Morkane, CM, Kearney, O, Bruce, DA, Melikian, CN, Martin, DS
Transplantation. 2020;(1):97-103
Abstract
BACKGROUND Time spent on the waiting list before liver transplantation (LT) provides an opportunity to optimize recipient fitness through prehabilitation, potentially reducing the physiological impact of major surgery. We assessed the feasibility and effectiveness of a 6-week exercise program in patients with cirrhotic liver disease awaiting LT. METHODS This single-center, prospective cohort, feasibility study, enrolled patients awaiting LT to a 6-week period of thrice weekly, supervised exercise on a static bike. Cardiopulmonary exercise testing (CPET) was used to objectively assess cardiopulmonary fitness at baseline and after 6 weeks of exercise. A follow-up CPET was performed at 12 weeks.
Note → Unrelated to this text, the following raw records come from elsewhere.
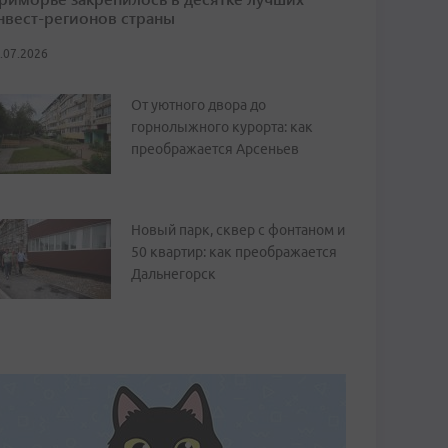
нвест-регионов страны
.07.2026
От уютного двора до
горнолыжного курорта: как
преображается Арсеньев
Новый парк, сквер с фонтаном и
50 квартир: как преображается
Дальнегорск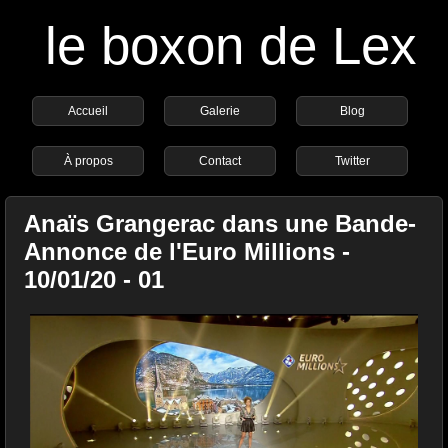
le boxon de Lex
Accueil
Galerie
Blog
À propos
Contact
Twitter
Anaïs Grangerac dans une Bande-
Annonce de l'Euro Millions -
10/01/20 - 01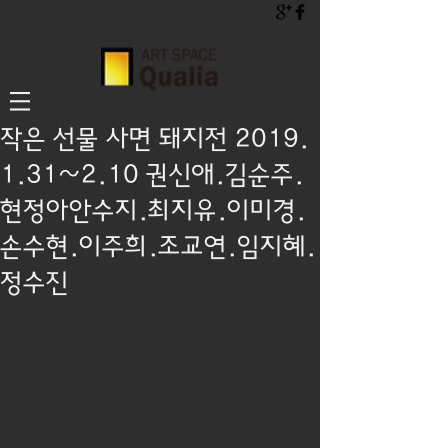
작은 선물 사면 돼지전 2019.
1.31~2.10 권신애.김순주.
현정아안수지.최지유.이미경.
손수현.이주희.조교연.임지혜.
정수진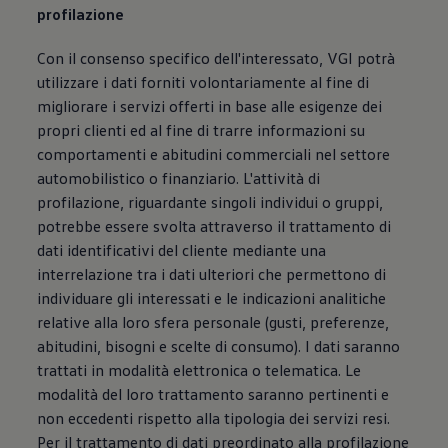
profilazione
Con il consenso specifico dell'interessato, VGI potrà
utilizzare i dati forniti volontariamente al fine di
migliorare i servizi offerti in base alle esigenze dei
propri clienti ed al fine di trarre informazioni su
comportamenti e abitudini commerciali nel settore
automobilistico o finanziario. L'attività di
profilazione, riguardante singoli individui o gruppi,
potrebbe essere svolta attraverso il trattamento di
dati identificativi del cliente mediante una
interrelazione tra i dati ulteriori che permettono di
individuare gli interessati e le indicazioni analitiche
relative alla loro sfera personale (gusti, preferenze,
abitudini, bisogni e scelte di consumo). I dati saranno
trattati in modalità elettronica o telematica. Le
modalità del loro trattamento saranno pertinenti e
non eccedenti rispetto alla tipologia dei servizi resi.
Per il trattamento di dati preordinato alla profilazione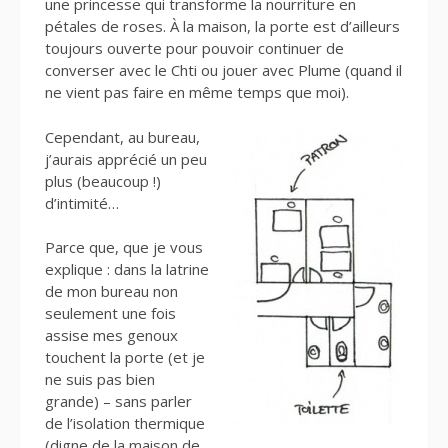
une princesse qui transforme la nourriture en
pétales de roses. À la maison, la porte est d’ailleurs
toujours ouverte pour pouvoir continuer de
converser avec le Chti ou jouer avec Plume (quand il
ne vient pas faire en même temps que moi).
Cependant, au bureau,
j’aurais apprécié un peu
plus (beaucoup !)
d’intimité…
Parce que, que je vous
explique : dans la latrine
de mon bureau non
seulement une fois
assise mes genoux
touchent la porte (et je
ne suis pas bien
grande) – sans parler
de l’isolation thermique
(digne de la maison de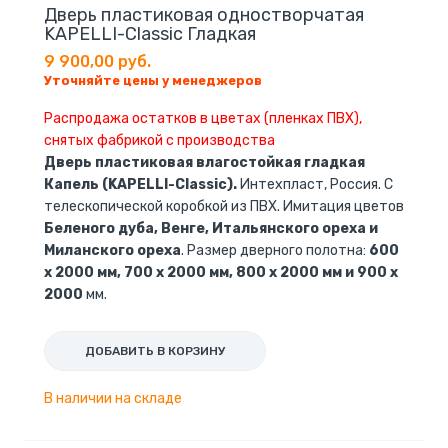
Дверь пластиковая одностворчатая
KAPELLI-Classic Гладкая
9 900,00 руб.
Уточняйте цены у менеджеров
Распродажа остатков в цветах (пленках ПВХ),
снятых фабрикой с производства
Дверь пластиковая влагостойкая гладкая
Капель (KAPELLI-Classic).
Интехпласт, Россия. С
телескопической коробкой из ПВХ. Имитация цветов
Беленого дуба, Венге, Итальянского ореха и
Миланского ореха
. Размер дверного полотна:
600
x 2000 мм, 700 x 2000 мм, 800 x 2000 мм и 900 x
2000
мм.
ДОБАВИТЬ В КОРЗИНУ
В наличии на складе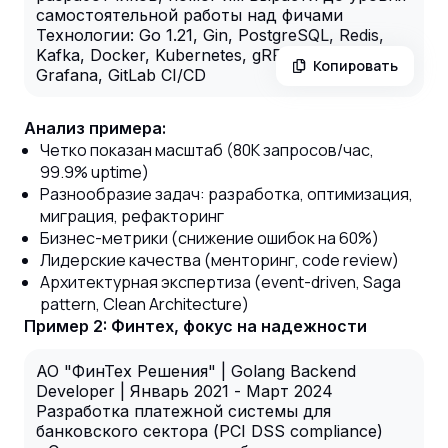
самостоятельной работы над фичами
Технологии: Go 1.21, Gin, PostgreSQL, Redis,
Kafka, Docker, Kubernetes, gRPC, Prometheus,
Копировать
Grafana, GitLab CI/CD
Анализ примера:
Четко показан масштаб (80K запросов/час,
99.9% uptime)
Разнообразие задач: разработка, оптимизация,
миграция, рефакторинг
Бизнес-метрики (снижение ошибок на 60%)
Лидерские качества (менторинг, code review)
Архитектурная экспертиза (event-driven, Saga
pattern, Clean Architecture)
Пример 2: Финтех, фокус на надежности
АО "ФинТех Решения" | Golang Backend
Developer | Январь 2021 - Март 2024
Разработка платежной системы для
банковского сектора (PCI DSS compliance)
CPET-derived measures were used to guide prescription of the training program. A nonrandomized control cohort of LT patients were selected to match the exercise group based on specific demographic data. Allocation to study arms was primarily based on the distance participants lived from the hospital where training occurred. Both groups received structured nutritional advice. RESULTS The exercise program was feasible, with 9 of 16 (56%) patients completing the full program of 6 weeks. Peak oxygen consumption (VO2peak) in the exercise group rose from a mean (SD) of 16.2 (±3.4) mL/kg/min at baseline to 18.5 (±4.6) mL/kg/min at week 6 (P = 0.02). In the control group, VO2peak decreased from a mean (SD) of 19.0 (±6.1) mL/kg/min to 17.1 (±6.0) at week 6 (P = 0.03). CONCLUSIONS We have demonstrated that it is feasible to engage patients awaiting LT in an intensive aerobic exercise program with a signal of improvement in fitness being detected.